(Data supplied):
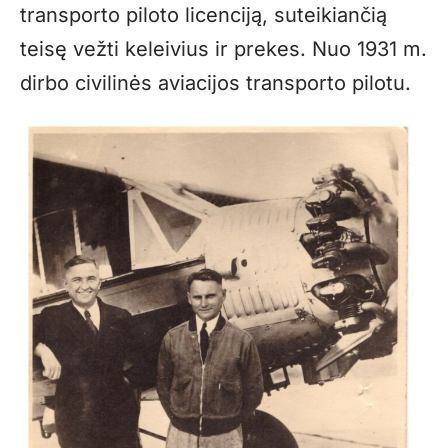
transporto piloto licenciją, suteikiančią
teisę vežti keleivius ir prekes. Nuo 1931 m.
dirbo civilinės aviacijos transporto pilotu.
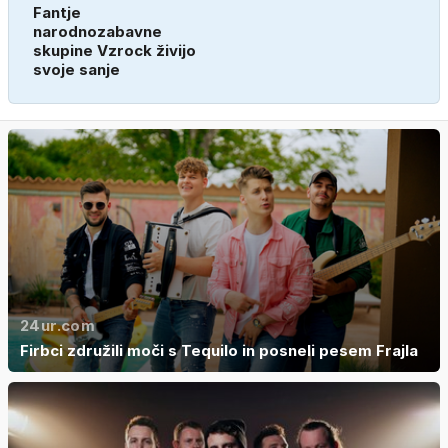
Fantje
narodnozabavne
skupine Vzrock živijo
svoje sanje
24ur.com
Firbci združili moči s Tequilo in posneli pesem Frajla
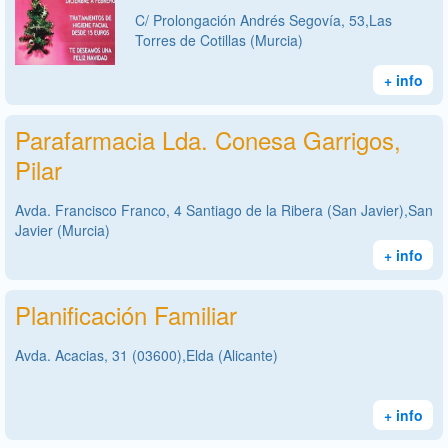
C/ Prolongación Andrés Segovía, 53,Las
Torres de Cotillas (Murcia)
+ info
Parafarmacia Lda. Conesa Garrigos,
Pilar
Avda. Francisco Franco, 4 Santiago de la Ribera (San Javier),San
Javier (Murcia)
+ info
Planificación Familiar
Avda. Acacias, 31 (03600),Elda (Alicante)
+ info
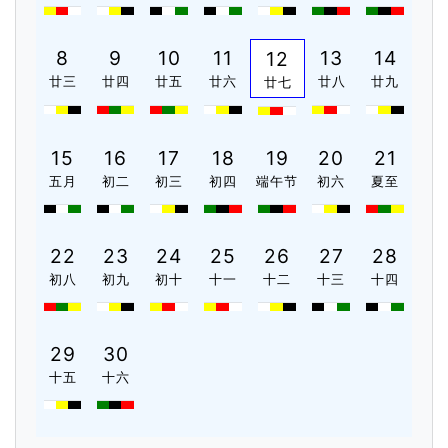
8
9
10
11
13
14
12
廿三
廿四
廿五
廿六
廿八
廿九
廿七
15
16
17
18
19
20
21
五月
初二
初三
初四
端午节
初六
夏至
22
23
24
25
26
27
28
初八
初九
初十
十一
十二
十三
十四
29
30
十五
十六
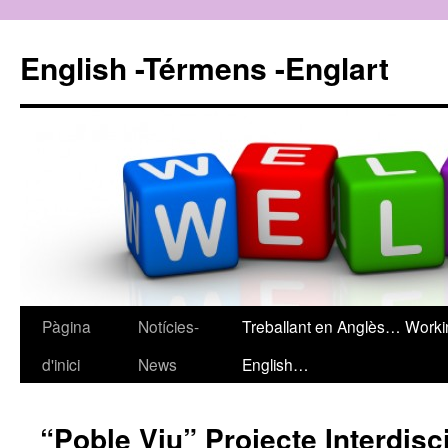
English -Térmens -Englart
Pàgina
Notícies-
Treballant en Anglès… Worki
Vés
d'inici
News
English…
al
contingut
“Poble Viu” Projecte Interdisci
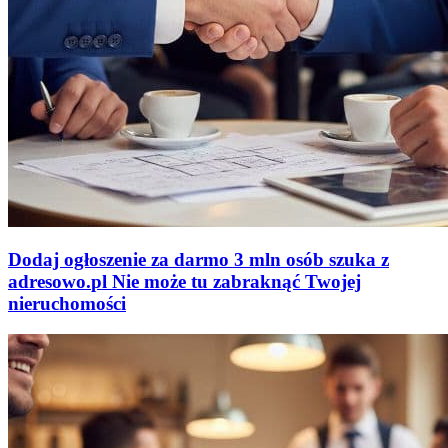
Dodaj ogłoszenie za darmo
3 mln osób szuka z
adresowo
.
pl
Nie może tu zabraknąć
Twojej
nieruchomości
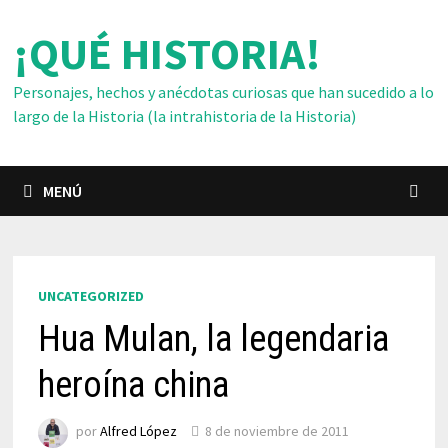
Saltar
¡QUÉ HISTORIA!
al
contenido
Personajes, hechos y anécdotas curiosas que han sucedido a lo
largo de la Historia (la intrahistoria de la Historia)
MENÚ
UNCATEGORIZED
Hua Mulan, la legendaria
heroína china
por
Alfred López
8 de noviembre de 2011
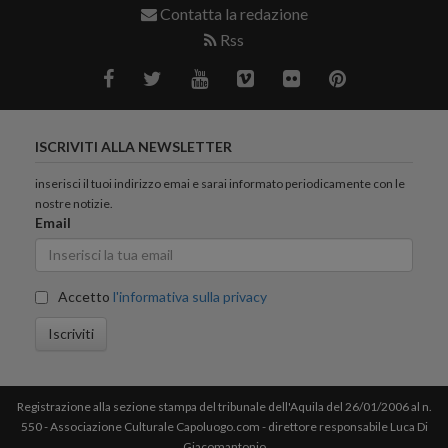
Contatta la redazione
Rss
ISCRIVITI ALLA NEWSLETTER
inserisci il tuoi indirizzo emai e sarai informato periodicamente con le
nostre notizie.
Email
Accetto
l'informativa sulla privacy
Iscriviti
Registrazione alla sezione stampa del tribunale dell'Aquila del 26/01/2006 al n.
550 - Associazione Culturale Capoluogo.com - direttore responsabile Luca Di
Giacomantonio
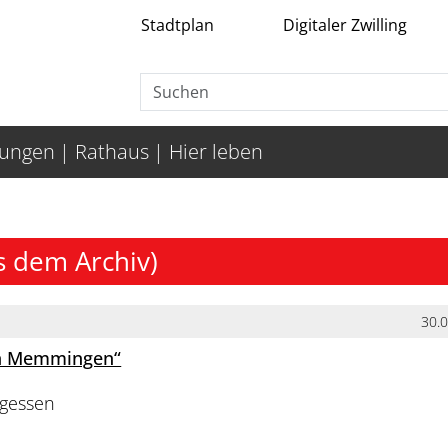
Stadtplan
Digitaler Zwilling
tungen
Rathaus
Hier leben
s dem Archiv)
30.
in Memmingen“
gessen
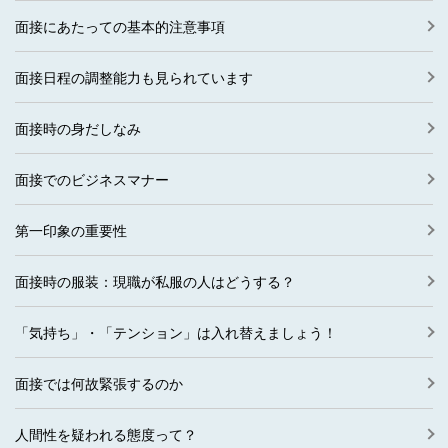
面接にあたっての基本的注意事項
面接日程の調整能力も見られています
面接時の身だしなみ
面接でのビジネスマナー
第一印象の重要性
面接時の服装：現職が私服の人はどうする？
「気持ち」・「テンション」は入れ替えましょう！
面接では何故緊張するのか
人間性を疑われる態度って？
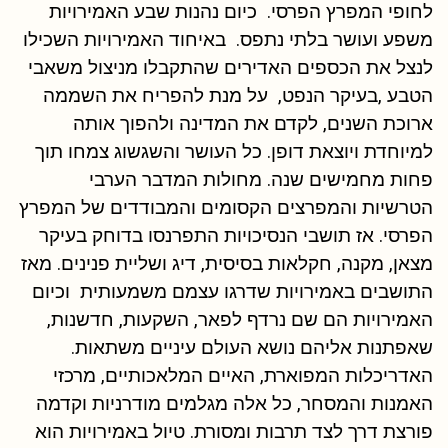
לחופי המפרץ הפרסי. כיום נהנות שבע האמירויות
משפע ועושר בלתי נתפס. באיחוד האמירויות השכילו
לנצל את הכספים האדירים שהתקבלו מניצול משאבי
הטבע ,בעיקר הנפט, על מנת להפריח את השממה
ארוכת השנים, לקדם את המדינה ולהפוך אותה
למיוחדת ויוצאת דופן. כל העושר והשגשוג צמחו תוך
פחות מחמישים שנה. מחולות המדבר הערבי
הטרשיות והמפרצים הקסומים והמבודדים של המפרץ
הפרסי. אז תושבי הנסיכויות התפרנסו בדוחק בעיקר
מצאן, מקנה, חקלאות בסיסית, דיג ושליית פנינים. מאז
התושבים באמירויות שדרגו עצמם משמעותית וכיום
האמירויות הם שם נרדף לפאר, השקעות, חדשנות,
שאפתנות אליהם נושא העולם עיניים משתאות.
האדריכלות המפוארת, האיים המלאכותיים, מרכזי
האמנות והמסחר, כל אלה מגלמים מודרניות וקדמה
פורצת דרך לצד תרבות ומסורת. טיול באמירויות הוא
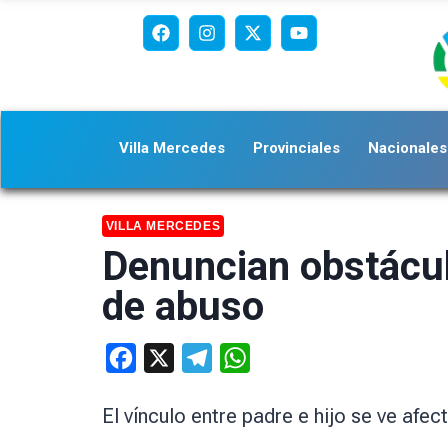
Villa Mercedes
Provinciales
Nacionales
VILLA MERCEDES
Denuncian obstácul
de abuso
Facebook
X
Telegram
WhatsApp
El vínculo entre padre e hijo se ve afe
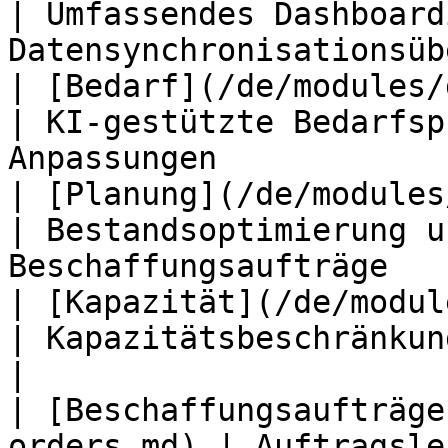
| Umfassendes Dashboardi
Datensynchronisationsüb
| [Bedarf](/de/modules/demand.md)     
| KI-gestützte Bedarfsp
Anpassungen            
| [Planung](/de/modules/planning.md
| Bestandsoptimierung u
Beschaffungsaufträge   
| [Kapazität](/de/modules/capacit
| Kapazitätsbeschränkungen und Engpa
|

| [Beschaffungsaufträge
orders.md) | Auftragsle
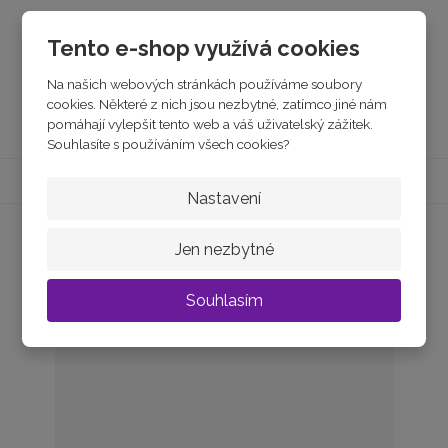
skladem
Tento e-shop využívá cookies
5 390 Kč
Na našich webových stránkách používáme soubory
cookies. Některé z nich jsou nezbytné, zatímco jiné nám
Koupit
pomáhají vylepšit tento web a váš uživatelský zážitek.
Souhlasíte s používáním všech cookies?
Nastavení
Jen nezbytné
Souhlasím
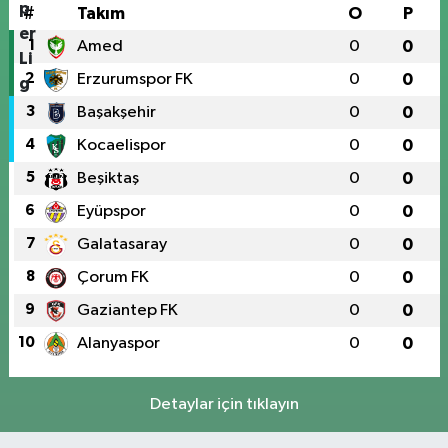
#
Takım
O
P
1
Amed
0
0
2
Erzurumspor FK
0
0
3
Başakşehir
0
0
4
Kocaelispor
0
0
5
Beşiktaş
0
0
6
Eyüpspor
0
0
7
Galatasaray
0
0
8
Çorum FK
0
0
9
Gaziantep FK
0
0
10
Alanyaspor
0
0
Detaylar için tıklayın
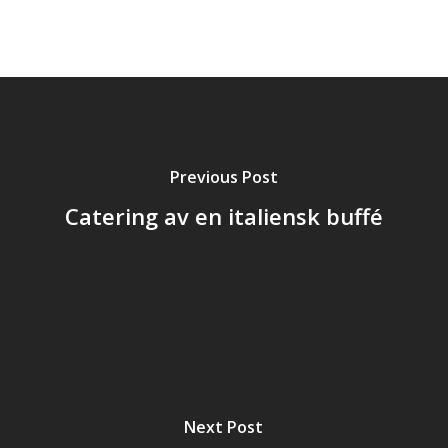
Previous Post
Catering av en italiensk buffé
Next Post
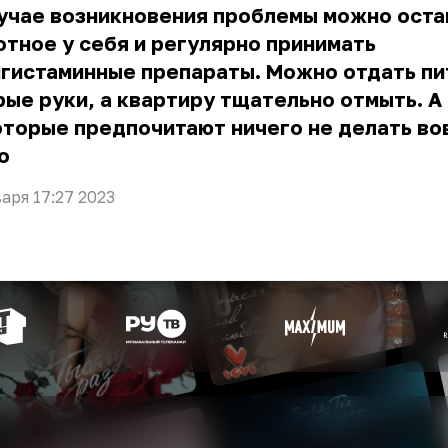
учае возникновения проблемы можно оста
тное у себя и регулярно принимать
гистаминные препараты. Можно отдать пи
ые руки, а квартиру тщательно отмыть. А
торые предпочитают ничего не делать во
о
варя 17:27 2023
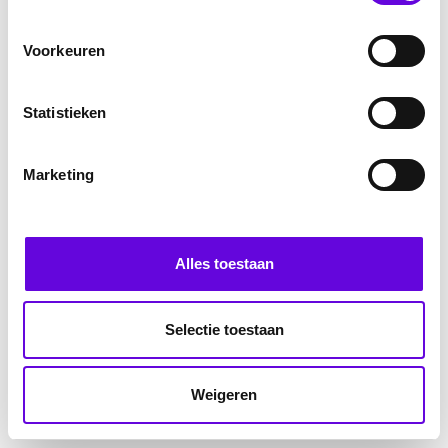
Voorkeuren
Statistieken
Marketing
Alles toestaan
Selectie toestaan
Weigeren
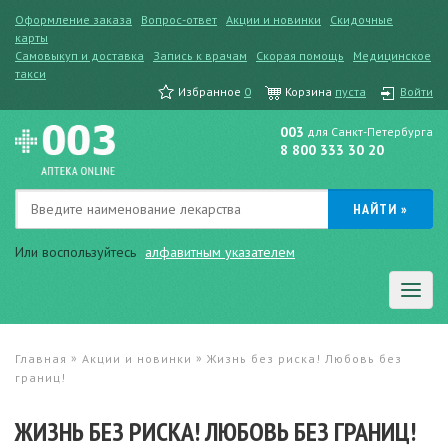
Оформление заказа
Вопрос-ответ
Акции и новинки
Скидочные
карты
Самовыкуп и доставка
Запись к врачам
Скорая помощь
Медицинское
такси
Избранное
0
Корзина
пуста
Войти
003
для Санкт-Петербурга
8 800 333 30 20
Или воспользуйтесь
алфавитным указателем
»
»
Главная
Акции и новинки
Жизнь без риска! Любовь без
границ!
ЖИЗНЬ БЕЗ РИСКА! ЛЮБОВЬ БЕЗ ГРАНИЦ!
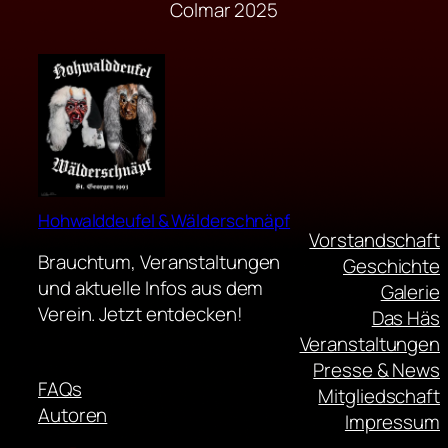
Colmar 2025
Hohwalddeufel & Wälderschnäpf
Vorstandschaft
Brauchtum, Veranstaltungen
Geschichte
und aktuelle Infos aus dem
Galerie
Verein. Jetzt entdecken!
Das Häs
Veranstaltungen
Presse & News
FAQs
Mitgliedschaft
Autoren
Impressum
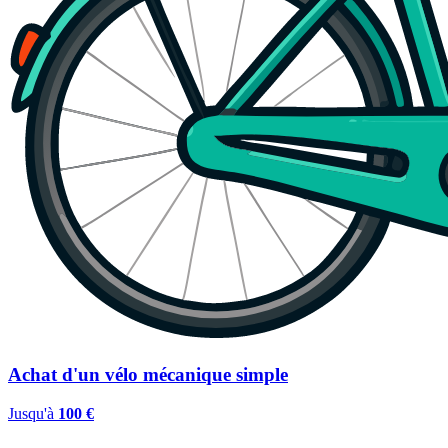
Achat d'un vélo mécanique simple
Jusqu'à
100 €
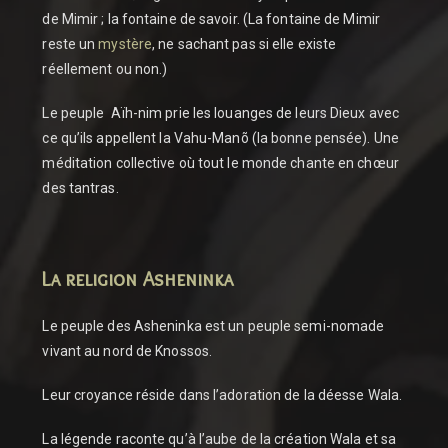
de Mimir ; la fontaine de savoir. (La fontaine de Mimir
reste un
mystère
, ne sachant pas si elle existe
réellement ou non.)
Le peuple Aïh-nim prie les louanges de leurs Dieux avec
ce qu’ils appellent la Vahu-Manõ (la bonne pensée). Une
méditation collective où tout le monde chante en chœur
des tantras.
La religion Asheninka
Le peuple des Asheninka est un peuple semi-nomade
vivant au nord de Knossos.
Leur croyance réside dans l’adoration de la déesse Wala.
La légende raconte qu’à l’aube de la création Wala et sa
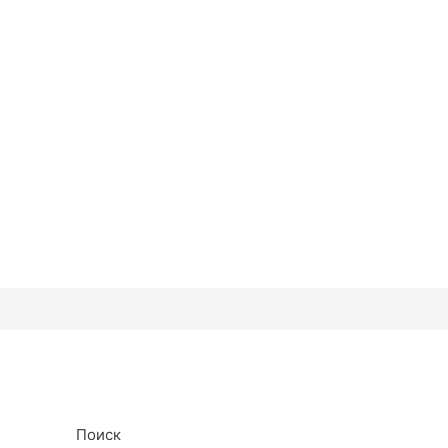
Поиск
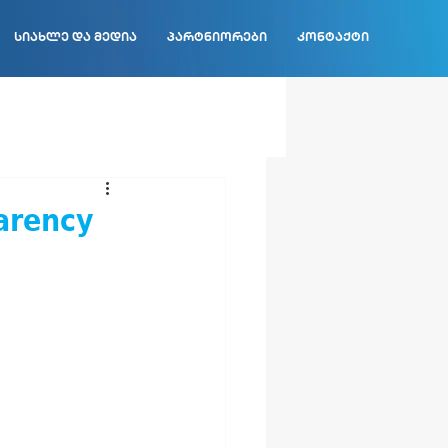
სიახლე და მედია
პარტნიორები
კონტაქტი
arency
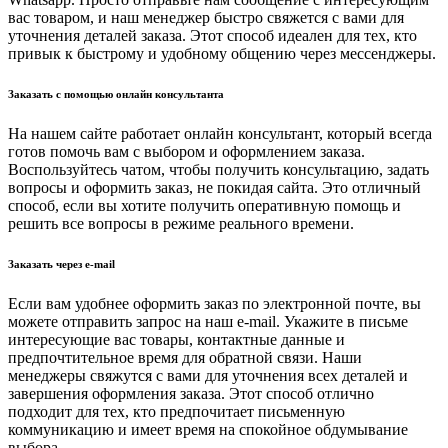
вас товаром, и наш менеджер быстро свяжется с вами для
уточнения деталей заказа. Этот способ идеален для тех, кто
привык к быстрому и удобному общению через мессенджеры.
Заказать с помощью онлайн консультанта
На нашем сайте работает онлайн консультант, который всегда
готов помочь вам с выбором и оформлением заказа.
Воспользуйтесь чатом, чтобы получить консультацию, задать
вопросы и оформить заказ, не покидая сайта. Это отличный
способ, если вы хотите получить оперативную помощь и
решить все вопросы в режиме реального времени.
Заказать через e-mail
Если вам удобнее оформить заказ по электронной почте, вы
можете отправить запрос на наш e-mail. Укажите в письме
интересующие вас товары, контактные данные и
предпочтительное время для обратной связи. Наши
менеджеры свяжутся с вами для уточнения всех деталей и
завершения оформления заказа. Этот способ отлично
подходит для тех, кто предпочитает письменную
коммуникацию и имеет время на спокойное обдумывание
выбора.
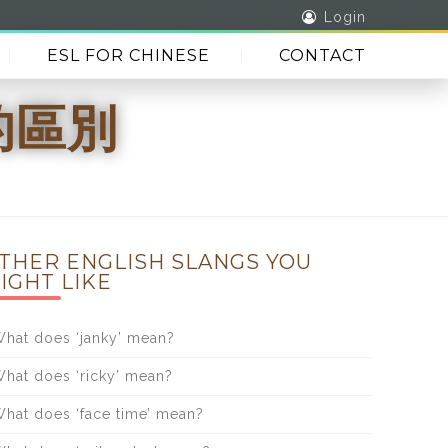
Login
ESL FOR CHINESE
CONTACT
的區別
THER ENGLISH SLANGS YOU
IGHT LIKE
hat does ‘janky’ mean?
hat does ‘ricky’ mean?
hat does ‘face time’ mean?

(Assignment):
Word for word, restate all of the records. Exclude the pictures.

(Output below):
transporto piloto licenciją, suteikiančią
teisę vežti keleivius ir prekes. Nuo 1931 m.
dirbo civilinės aviacijos transporto pilotu.
Fantje
narodnozabavne
skupine Vzrock živijo
svoje sanje
24ur.com
Firbci združili moči s Tequilo in posneli pesem Frajla
C/ Prolongación Andrés Segovía, 53,Las
Torres de Cotillas (Murcia)
+ info
Parafarmacia Lda. Conesa Garrigos,
Pilar
Avda. Francisco Franco, 4 Santiago de la Ribera (San Javier),San
Javier (Murcia)
+ info
Planificación Familiar
Avda. Acacias, 31 (03600),Elda (Alicante)
+ info
8
9
10
11
13
14
12
廿三
廿四
廿五
廿六
廿八
廿九
廿七
15
16
17
18
19
20
21
五月
初二
初三
初四
端午节
初六
夏至
22
23
24
25
26
27
28
初八
初九
初十
十一
十二
十三
十四
29
30
十五
十六
English -Térmens -Englart
Pàgina
Notícies-
Treballant en Anglès… Worki
Vés
d'inici
News
English…
al
contingut
“Poble Viu” Projecte Interdisci
Dodaj ogłoszenie za darmo
3 mln osób szuka z
adresowo
.
pl
Nie może tu zabraknąć
Twojej
nieruchomości
Saltar
¡QUÉ HISTORIA!
al
contenido
Personajes, hechos y anécdotas curiosas que han sucedido a lo
largo de la Historia (la intrahistoria de la Historia)
MENÚ
UNCATEGORIZED
Hua Mulan, la legendaria
heroína china
por
Alfred López
8 de noviembre de 2011
Contatta la redazione
Rss
ISCRIVITI ALLA NEWSLETTER
inserisci il tuoi indirizzo emai e sarai informato periodicamente con le
nostre notizie.
Email
Accetto
l'informativa sulla privacy
Iscriviti
Registrazione alla sezione stampa del tribunale dell'Aquila del 26/01/2006 al n.
550 - Associazione Culturale Capoluogo.com - direttore responsabile Luca Di
Giacomantonio
Stadtplan
Digitaler Zwilling
tungen
Rathaus
Hier leben
s dem Archiv)
30.
in Memmingen“
gessen
面接にあたっての基本的注意事項
面接日程の調整能力も見られています
面接時の身だしなみ
面接でのビジネスマナー
第一印象の重要性
面接時の服装：現職が私服の人はどうする？
「気持ち」・「テンション」は入れ替えましょう！
面接では何故緊張するのか
人間性を疑われる態度って？
לחופי המפרץ הפרסי. כיום נהנות שבע האמירויות
משפע ועושר בלתי נתפס. באיחוד האמירויות השכילו
לנצל את הכספים האדירים שהתקבלו מניצול משאבי
הטבע ,בעיקר הנפט, על מנת להפריח את השממה
ארוכת השנים, לקדם את המדינה ולהפוך אותה
למיוחדת ויוצאת דופן. כל העושר והשגשוג צמחו תוך
פחות מחמישים שנה. מחולות המדבר הערבי
הטרשיות והמפרצים הקסומים והמבודדים של המפרץ
הפרסי. אז תושבי הנסיכויות התפרנסו בדוחק בעיקר
מצאן, מקנה, חקלאות בסיסית, דיג ושליית פנינים. מאז
התושבים באמירויות שדרגו עצמם משמעותית וכיום
האמירויות הם שם נרדף לפאר, השקעות, חדשנות,
שאפתנות אליהם נושא העולם עיניים משתאות.
האדריכלות המפוארת, האיים המלאכותיים, מרכזי
האמנות והמסחר, כל אלה מגלמים מודרניות וקדמה
פורצת דרך לצד תרבות ומסורת. טיול באמירויות הוא
Villa Mercedes
Provinciales
Nacionales
VILLA MERCEDES
Denuncian obstácul
de abuso
Facebook
X
Telegram
WhatsApp
El vínculo entre padre e hijo se ve afe
| Umfassendes Dashboardi
Datensynchronisationsüb
| [Bedarf](/de/modules/demand.md)     
| KI-gestützte Bedarfsp
Anpassungen            
| [Planung](/de/modules/planning.md
| Bestandsoptimierung u
Beschaffungsaufträge   
| [Kapazität](/de/modules/capacit
| Kapazitätsbeschränkungen und Engpa
|

| [Beschaffungsaufträge
orders.md) | Auftragsle
skladem
Tento e-shop využívá cookies
5 390 Kč
Na našich webových stránkách používáme soubory
cookies. Některé z nich jsou nezbytné, zatímco jiné nám
Koupit
pomáhají vylepšit tento web a váš uživatelský zážitek.
Souhlasíte s používáním všech cookies?
Nastavení
Jen nezbytné
Souhlasím
#
Takım
O
P
1
Amed
0
0
2
Erzurumspor FK
0
0
3
Başakşehir
0
0
4
Kocaelispor
0
0
5
Beşiktaş
0
0
6
Eyüpspor
0
0
7
Galatasaray
0
0
8
Çorum FK
0
0
9
Gaziantep FK
0
0
10
Alanyaspor
0
0
Detaylar için tıklayın
Previous Post
Catering av en italiensk buffé
Next Post
учае возникновения проблемы можно оста
тное у себя и регулярно принимать
гистаминные препараты. Можно отдать пи
ые руки, а квартиру тщательно отмыть. А
торые предпочитают ничего не делать во
о
варя 17:27 2023
Voorkeuren
Statistieken
Marketing
Alles toestaan
Selectie toestaan
Weigeren
Оформление заказа
Вопрос-ответ
Акции и новинки
Скидочные
карты
Самовыкуп и доставка
Запись к врачам
Скорая помощь
Медицинское
такси
Избранное
0
Корзина
пуста
Войти
003
для Санкт-Петербурга
8 800 333 30 20
Или воспользуйтесь
алфавитным указателем
»
»
Главная
Акции и новинки
Жизнь без риска! Любовь без
границ!
ЖИЗНЬ БЕЗ РИСКА! ЛЮБОВЬ БЕЗ ГРАНИЦ!
Colmar 2025
Hohwalddeufel & Wälderschnäpf
Vorstandschaft
Brauchtum, Veranstaltungen
Geschichte
und aktuelle Infos aus dem
Galerie
Verein. Jetzt entdecken!
Das Häs
Veranstaltungen
Presse & News
FAQs
Mitgliedschaft
Autoren
Impressum
Achat d'un vélo mécanique simple
Jusqu'à
100 €
de Mimir ; la fontaine de savoir. (La fontaine de Mimir
reste un
mystère
, ne sachant pas si elle existe
réellement ou non.)
Le peuple Aïh-nim prie les louanges de leurs Dieux avec
ce qu’ils appellent la Vahu-Manõ (la bonne pensée). Une
méditation collective où tout le monde chante en chœur
des tantras.
La religion Asheninka
Le peuple des Asheninka est un peuple semi-nomade
vivant au nord de Knossos.
Leur croyance réside dans l’adoration de la déesse Wala.
La légende raconte qu’à l’aube de la création Wala et sa
Поиск
სიახლე და მედია
პარტნიორები
კონტაქტი
arency
вас товаром, и наш менеджер быстро свяжется с вами для
уточнения деталей заказа. Этот способ идеален для тех, кто
привык к быстрому и удобному общению через мессенджеры.
Заказать с помощью онлайн консультанта
На нашем сайте работает онлайн консультант, который всегда
готов помочь вам с выбором и оформлением заказа.
Воспользуйтесь чатом, чтобы получить консультацию, задать
вопросы и оформить заказ, не покидая сайта. Это отличный
способ, если вы хотите получить оперативную помощь и
решить все вопросы в режиме реального времени.
Заказать через e-mail
Если вам удобнее оформить заказ по электронной почте, вы
можете отправить запрос на наш e-mail. Укажите в письме
интересующие вас товары, контактные данные и
предпочтительное время для обратной связи. Наши
менеджеры свяжутся с вами для уточнения всех деталей и
завершения оформления заказа. Этот способ отлично
подходит для тех, кто предпочитает письменную
коммуникацию и имеет время на спокойное обдумывание
выбора.
Login
ESL FOR CHINESE
CONTACT
的區別
THER ENGLISH SLANGS YOU
IGHT LIKE
hat does ‘janky’ mean?
hat does ‘ricky’ mean?
hat does ‘face time’ mean?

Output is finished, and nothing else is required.